Last Updated:Apr 01, 2024

You can configure global YARN queues at the workspace level for DataWorks services. The global YARN queues are used to run E-MapReduce (EMR) tasks by default. You can also specify whether a global YARN queue has a higher priority than a YARN queue that you configure to run a single task in a specified DataWorks service. This topic describes how to configure a global YARN queue.

Background information

YARN is a distributed resource management system. It is the core component of the Hadoop system and is used to manage resources in Hadoop clusters and to schedule and monitor jobs in the clusters. For information about EMR YARN, see YARN schedulers.

In DataWorks, you can use one of the following methods to configure YARN queues that are used to schedule nodes:

  • Method 1: Configure a global YARN queue

    You can configure a global YARN queue that is used by a DataWorks service to run EMR tasks at the workspace level, and specify whether the global YARN queue has a higher priority than a YARN queue that you configure to run a single task in the same DataWorks service. For more information, see the Configure a global YARN queue section in this topic.

  • Method 2: Configure a YARN queue to run a single task in a DataWorks service

    • In DataStudio, you can perform the following steps to configure a YARN queue for an EMR Hive or EMR Spark node: Go to the configuration tab of an EMR Hive or EMR Spark node. In the right-side navigation pane, click Advanced Settings. On the Advanced Settings tab, configure the queue parameter to specify a YARN queue that you want to use to run a task on the EMR Hive or EMR Spark node.

    • In Data Quality, you can configure the Queue parameter to specify a YARN queue when you configure a monitoring rule for partitions of an EMR table. For more information, see Configure a monitoring rule for a single table.

      image.png

    • You cannot specify a YARN queue that you want to use to run a single task in other DataWorks services.

Limits

  • You can use only the following accounts and roles to configure a YARN queue:

    • An Alibaba Cloud account

    • RAM users or RAM roles to which the AliyunDataWorksFullAccess policy is attached

    • RAM users to which the Workspace Administrator role is assigned

  • You need to modify the maximum application priority in your EMR cluster.

    If you want to change the priority of a YARN queue that is used to run EMR tasks in DataWorks, you must add the yarn.cluster.max-application-priority configuration item to the yarn-site.xml file in your EMR cluster and replace the default value 0 with a larger value.
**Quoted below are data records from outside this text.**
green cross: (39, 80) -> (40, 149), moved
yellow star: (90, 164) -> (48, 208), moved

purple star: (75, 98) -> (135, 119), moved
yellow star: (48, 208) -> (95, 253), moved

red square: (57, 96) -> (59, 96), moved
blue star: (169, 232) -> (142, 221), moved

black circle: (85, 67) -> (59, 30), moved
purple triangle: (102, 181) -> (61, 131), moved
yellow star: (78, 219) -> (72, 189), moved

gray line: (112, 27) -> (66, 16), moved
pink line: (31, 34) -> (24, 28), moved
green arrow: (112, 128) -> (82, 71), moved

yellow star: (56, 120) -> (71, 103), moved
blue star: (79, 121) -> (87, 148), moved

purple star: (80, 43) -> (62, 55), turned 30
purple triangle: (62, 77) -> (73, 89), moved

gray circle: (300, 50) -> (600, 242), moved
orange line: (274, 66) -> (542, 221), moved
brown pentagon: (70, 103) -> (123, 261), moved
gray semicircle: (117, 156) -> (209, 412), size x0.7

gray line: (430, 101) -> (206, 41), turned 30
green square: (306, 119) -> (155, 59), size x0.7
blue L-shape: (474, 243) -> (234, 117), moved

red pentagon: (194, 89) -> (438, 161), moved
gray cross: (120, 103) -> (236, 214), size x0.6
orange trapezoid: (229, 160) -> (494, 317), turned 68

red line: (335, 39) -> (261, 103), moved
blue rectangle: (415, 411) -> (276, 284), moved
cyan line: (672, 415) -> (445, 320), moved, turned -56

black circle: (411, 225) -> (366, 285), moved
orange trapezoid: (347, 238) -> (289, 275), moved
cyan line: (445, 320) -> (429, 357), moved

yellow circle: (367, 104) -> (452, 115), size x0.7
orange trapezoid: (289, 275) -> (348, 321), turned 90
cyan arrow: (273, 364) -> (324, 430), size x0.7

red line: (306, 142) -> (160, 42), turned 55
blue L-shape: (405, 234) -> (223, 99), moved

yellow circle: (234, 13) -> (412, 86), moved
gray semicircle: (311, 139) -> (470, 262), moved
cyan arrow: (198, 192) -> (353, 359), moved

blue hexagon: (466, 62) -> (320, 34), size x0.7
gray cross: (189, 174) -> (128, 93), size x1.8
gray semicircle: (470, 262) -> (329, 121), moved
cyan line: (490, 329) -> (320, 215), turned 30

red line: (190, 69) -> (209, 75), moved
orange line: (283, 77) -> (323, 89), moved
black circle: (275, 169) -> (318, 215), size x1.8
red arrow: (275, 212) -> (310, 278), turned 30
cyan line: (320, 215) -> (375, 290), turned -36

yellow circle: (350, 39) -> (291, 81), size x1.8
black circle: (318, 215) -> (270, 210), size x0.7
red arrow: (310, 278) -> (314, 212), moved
If you do not add the configuration item or replace the default value, the priority setting in DataWorks does not take effect on the EMR tasks.

    Note

    After the modification is complete, you must restart the YARN service for the modification to take effect.

  • You can configure global YARN queues only for DataStudio, Data Quality, DataAnalysis, and Operation Center.

Prerequisites

An EMR cluster is registered to DataWorks. For more information, see Register an EMR cluster to DataWorks.
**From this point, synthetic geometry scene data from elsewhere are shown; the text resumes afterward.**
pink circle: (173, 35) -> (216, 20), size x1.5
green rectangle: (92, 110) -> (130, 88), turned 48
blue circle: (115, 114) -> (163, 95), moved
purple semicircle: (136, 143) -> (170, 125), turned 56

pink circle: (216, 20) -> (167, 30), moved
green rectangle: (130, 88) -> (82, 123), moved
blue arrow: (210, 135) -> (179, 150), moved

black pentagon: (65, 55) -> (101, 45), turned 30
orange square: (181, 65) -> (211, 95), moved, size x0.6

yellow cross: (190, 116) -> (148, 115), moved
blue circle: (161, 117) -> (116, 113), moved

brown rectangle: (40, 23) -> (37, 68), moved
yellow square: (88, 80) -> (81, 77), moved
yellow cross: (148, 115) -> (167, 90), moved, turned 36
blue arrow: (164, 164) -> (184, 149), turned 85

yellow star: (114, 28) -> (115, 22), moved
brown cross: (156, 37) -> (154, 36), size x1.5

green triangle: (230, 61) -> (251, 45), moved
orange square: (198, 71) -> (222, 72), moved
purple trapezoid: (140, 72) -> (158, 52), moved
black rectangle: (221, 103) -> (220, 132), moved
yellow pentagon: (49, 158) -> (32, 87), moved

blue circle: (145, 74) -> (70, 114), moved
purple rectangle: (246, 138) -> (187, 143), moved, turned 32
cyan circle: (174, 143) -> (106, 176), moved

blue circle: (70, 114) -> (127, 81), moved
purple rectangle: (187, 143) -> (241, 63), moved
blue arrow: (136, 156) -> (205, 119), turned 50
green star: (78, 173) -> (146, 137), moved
Configure a global YARN queue

  1. Go to the page for configuring global YARN queues.

    1. Go to the Management Center page.

      Log on to the DataWorks console. In the left-side navigation pane, click Management Center. On the page that appears, select the desired workspace from the drop-down list and click Go to Management Center.

    2. In the left-side navigation pane, click Open Source Clusters.
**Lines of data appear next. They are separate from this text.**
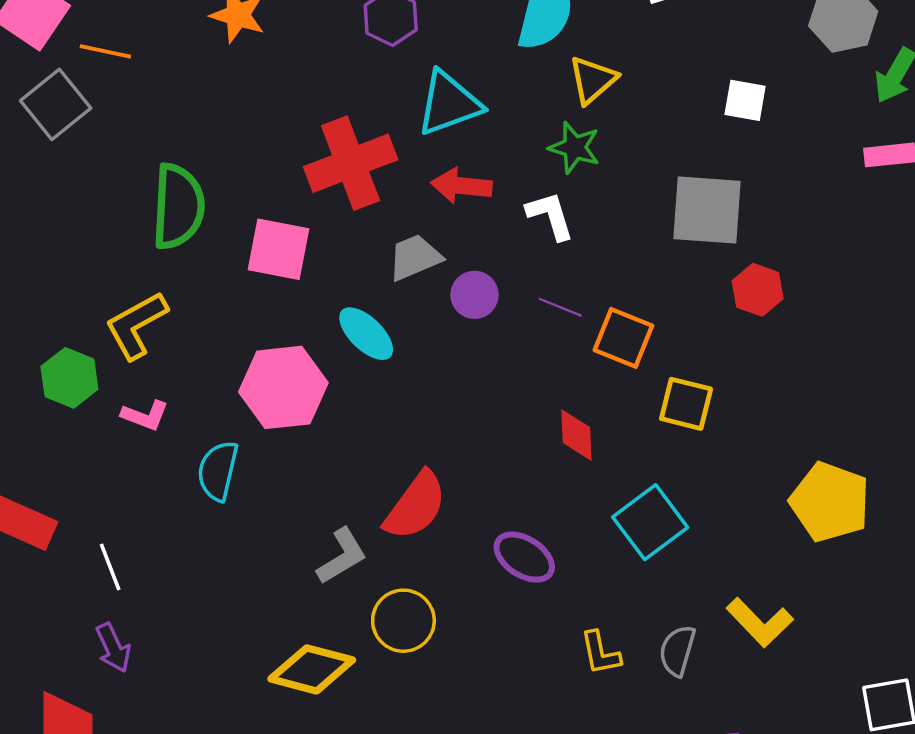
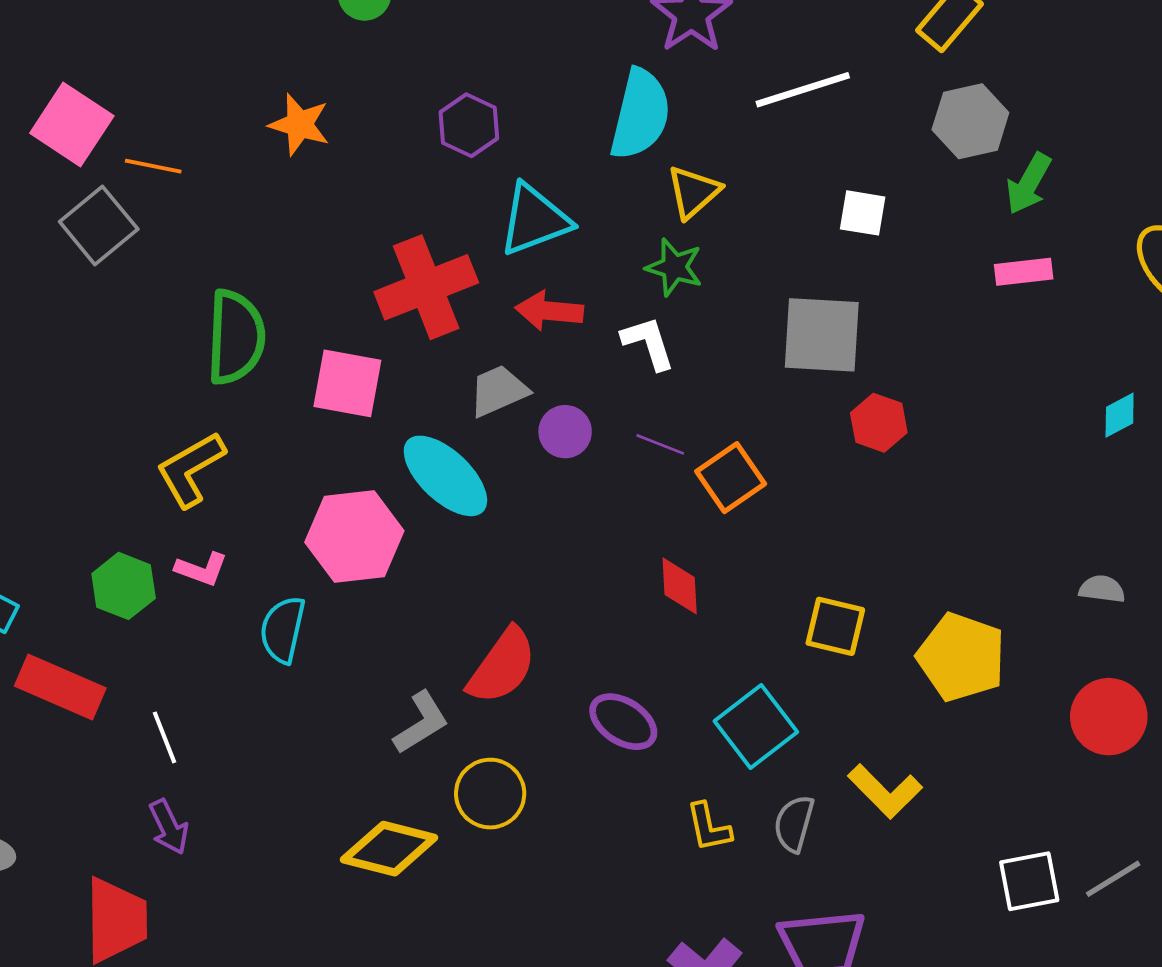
cyan ellipse: (366, 334) -> (445, 476), size x1.4
orange square: (623, 338) -> (731, 478), turned 34
green hexagon: (69, 378) -> (124, 586), moved
yellow square: (686, 404) -> (835, 626), moved
cyan square: (650, 522) -> (756, 726), moved

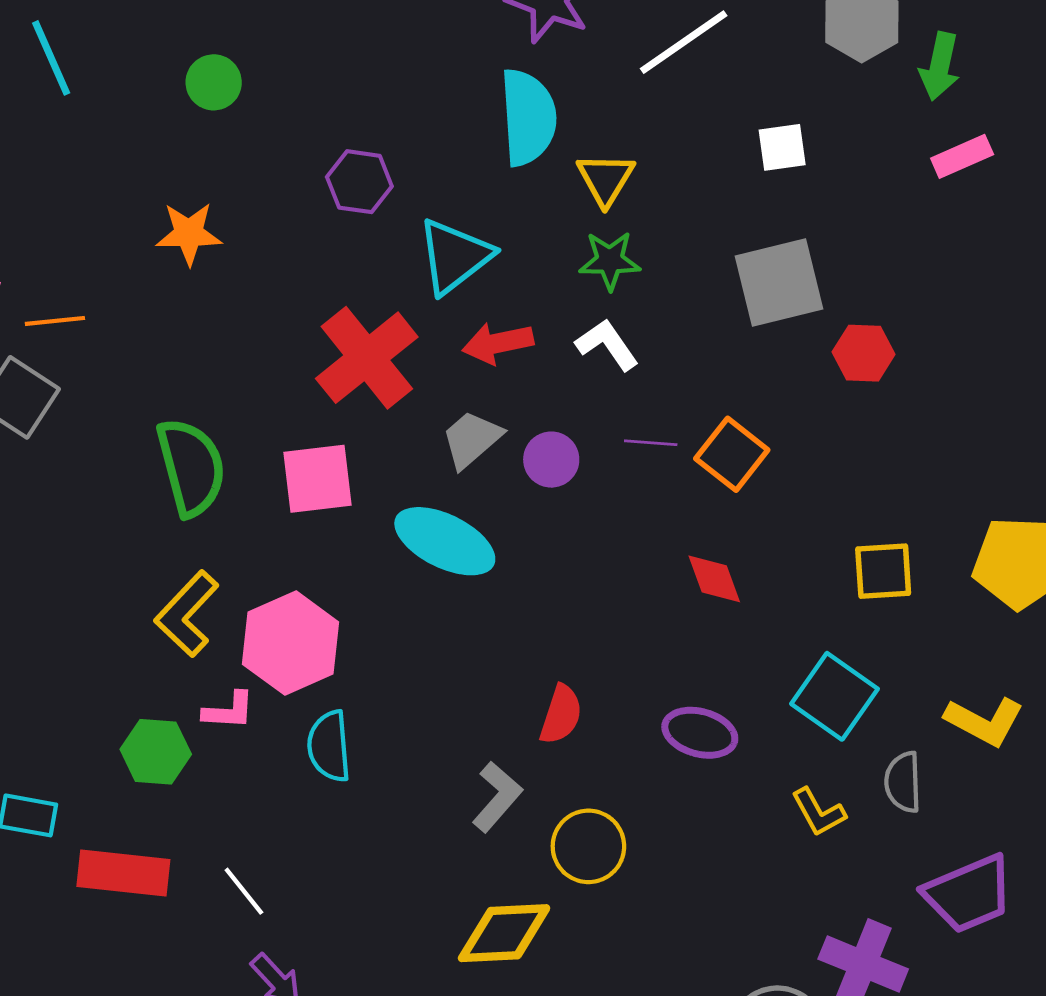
pink hexagon: (354, 537) -> (291, 643), moved
red semicircle: (502, 666) -> (561, 715), size x0.7

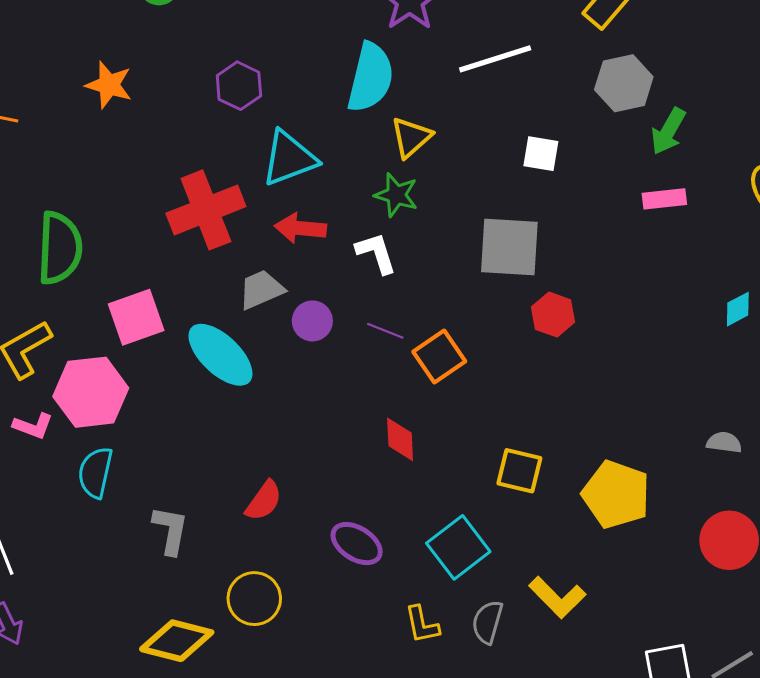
pink square: (318, 479) -> (136, 317), moved, turned -30
gray L-shape: (497, 797) -> (170, 530), moved, turned -48

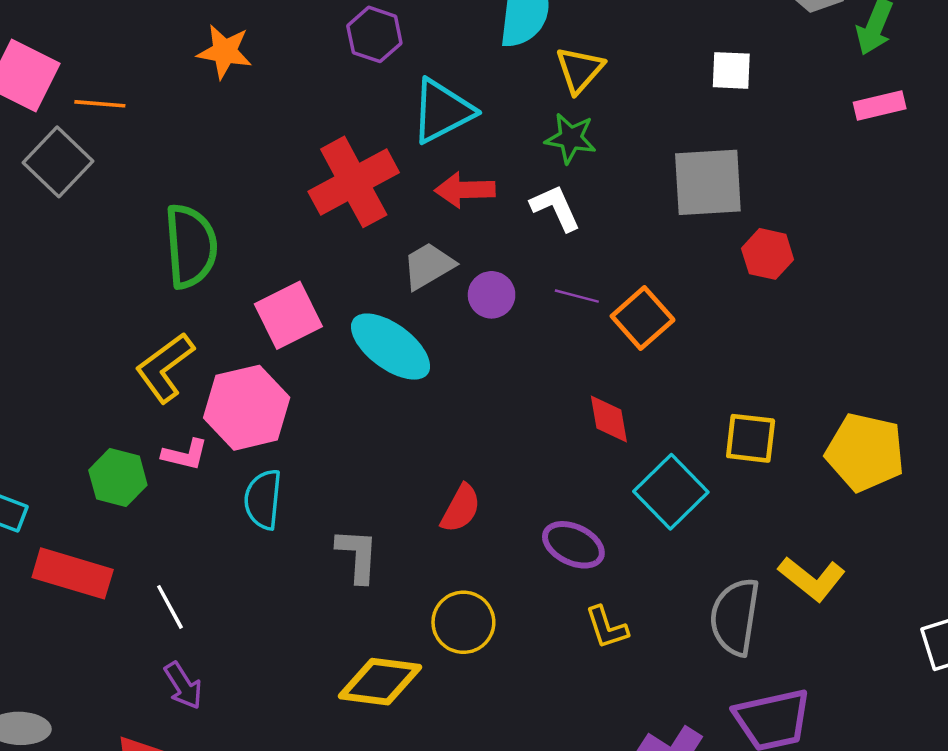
cyan square: (458, 547) -> (671, 492), moved
gray semicircle: (487, 622) -> (735, 617), size x1.5
yellow L-shape: (422, 625) -> (607, 627), moved

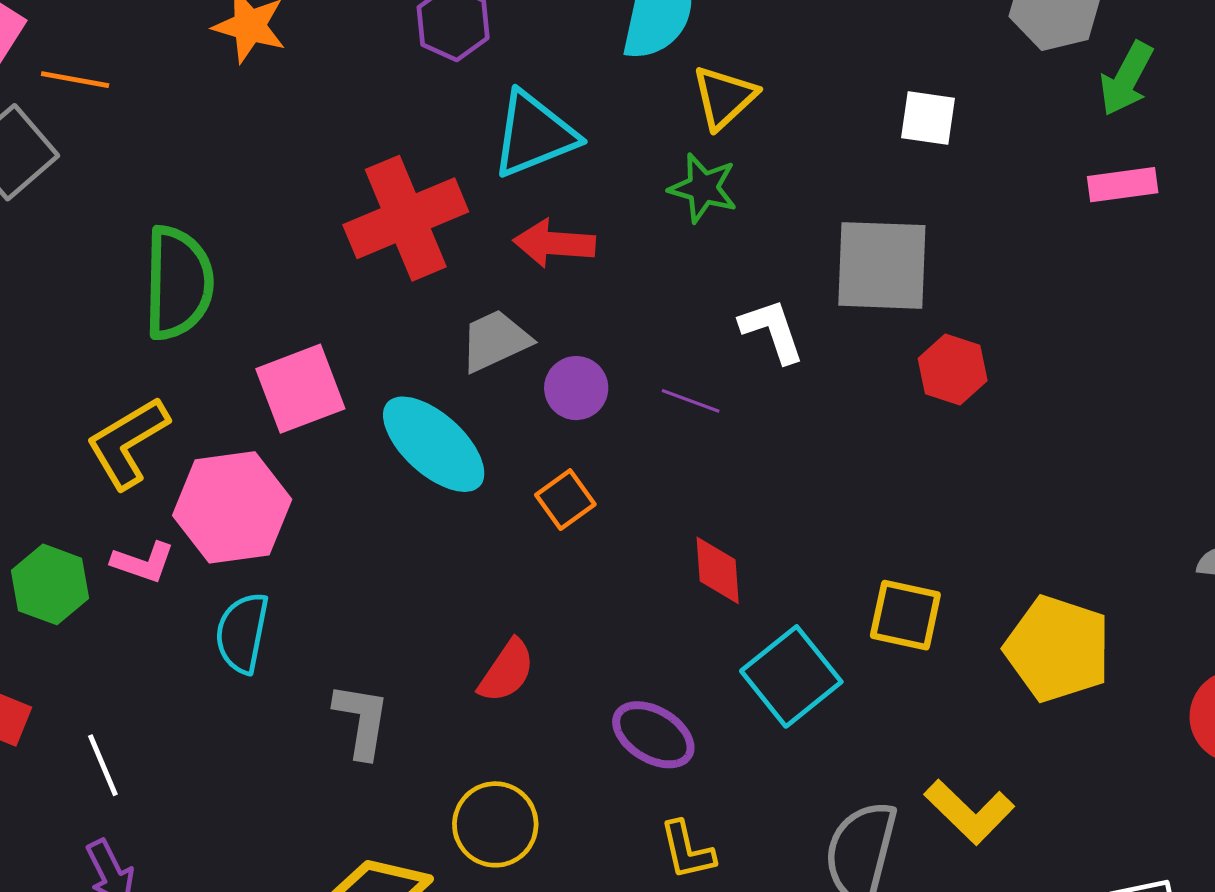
white L-shape: (556, 208) -> (772, 331), moved
orange square: (643, 318) -> (565, 500), moved, size x0.7

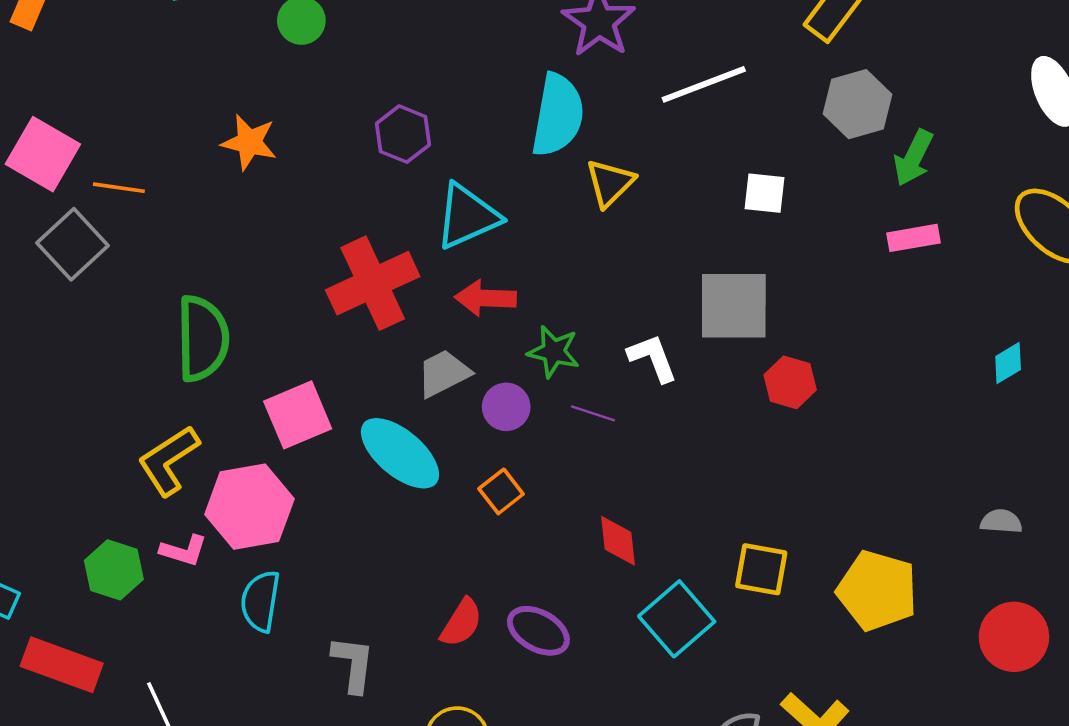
green star: (703, 188) -> (554, 352), moved
purple ellipse: (653, 735) -> (538, 631), moved

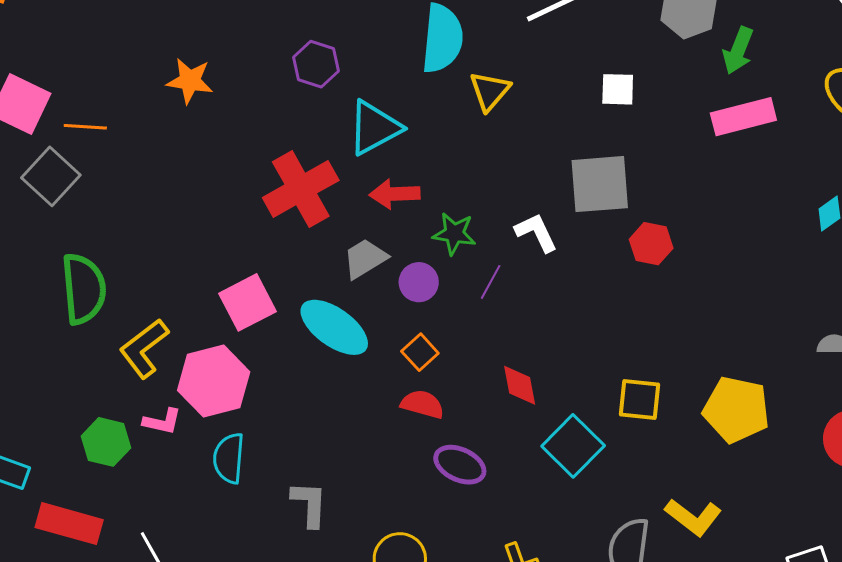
pink rectangle: (914, 238) -> (743, 117), size x1.5
green semicircle: (203, 338) -> (84, 289), moved
purple line: (593, 413) -> (491, 282), turned -75
red semicircle: (461, 623) -> (422, 404), moved, turned -102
    3. On the Open Source Clusters page, find the desired EMR cluster and click the YARN Resource Queues tab.

      image.png

  2. Configure a global YARN queue.

    Click Edit YARN Resource Queues in the upper-right corner of the YARN Resource Queues tab to configure global YARN queues and queue priorities for DataWorks services.

    Note

    The configurations globally take effect in a workspace. You must confirm the workspace before you configure the parameters.

    Parameter

    Description

    Resource Queue

    The global YARN queue that you want to use to run EMR tasks in a DataWorks service. You can go to the EMR on ECS page in the EMR console to obtain the existing YARN queues.

    Global Settings Take Precedence

    Specifies whether the global YARN queue that you configure for a DataWorks service has a higher priority than the YARN queue that you configure to run a single task in the same DataWorks service. If you select Yes, the global YARN queue is used to run tasks in the DataWorks service in the current workspace.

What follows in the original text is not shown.